**INFORMATION GIVEN:**
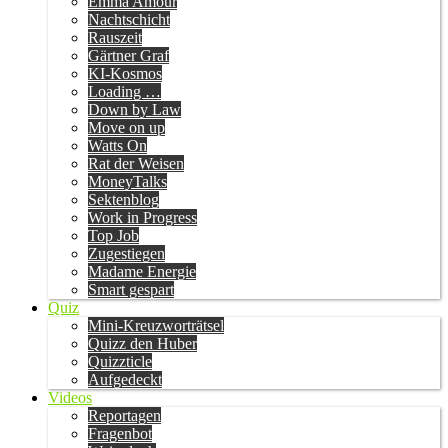
Emma Amour
Nachtschicht
Rauszeit
Gärtner Graf
KI-Kosmos
Loading …
Down by Law
Move on up
Watts On
Rat der Weisen
MoneyTalks
Sektenblog
Work in Progress
Top Job
Zugestiegen
Madame Energie
Smart gespart
Quiz
Mini-Kreuzworträtsel
Quizz den Huber
Quizzticle
Aufgedeckt
Videos
Reportagen
Fragenbot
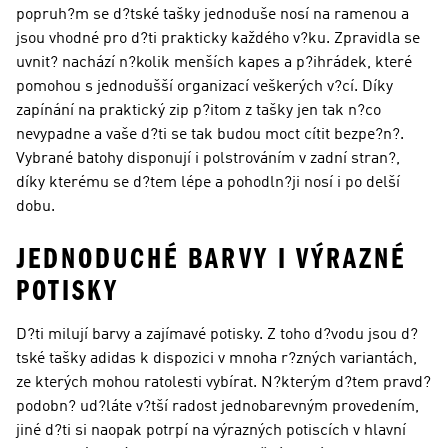
popruh?m se d?tské tašky jednoduše nosí na ramenou a
jsou vhodné pro d?ti prakticky každého v?ku. Zpravidla se
uvnit? nachází n?kolik menších kapes a p?ihrádek, které
pomohou s jednodušší organizací veškerých v?cí. Díky
zapínání na praktický zip p?itom z tašky jen tak n?co
nevypadne a vaše d?ti se tak budou moct cítit bezpe?n?.
Vybrané batohy disponují i polstrováním v zadní stran?,
díky kterému se d?tem lépe a pohodln?ji nosí i po delší
dobu.
JEDNODUCHÉ BARVY I VÝRAZNÉ
POTISKY
D?ti milují barvy a zajímavé potisky. Z toho d?vodu jsou d?
tské tašky adidas k dispozici v mnoha r?zných variantách,
ze kterých mohou ratolesti vybírat. N?kterým d?tem pravd?
podobn? ud?láte v?tší radost jednobarevným provedením,
jiné d?ti si naopak potrpí na výrazných potiscích v hlavní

**PROBLEM DETAILS:** If a line in the entries contains "tské", copy it.

**EXERCISE SOLUTION:**
popruh?m se d?tské tašky jednoduše nosí na ramenou a
tské tašky adidas k dispozici v mnoha r?zných variantách,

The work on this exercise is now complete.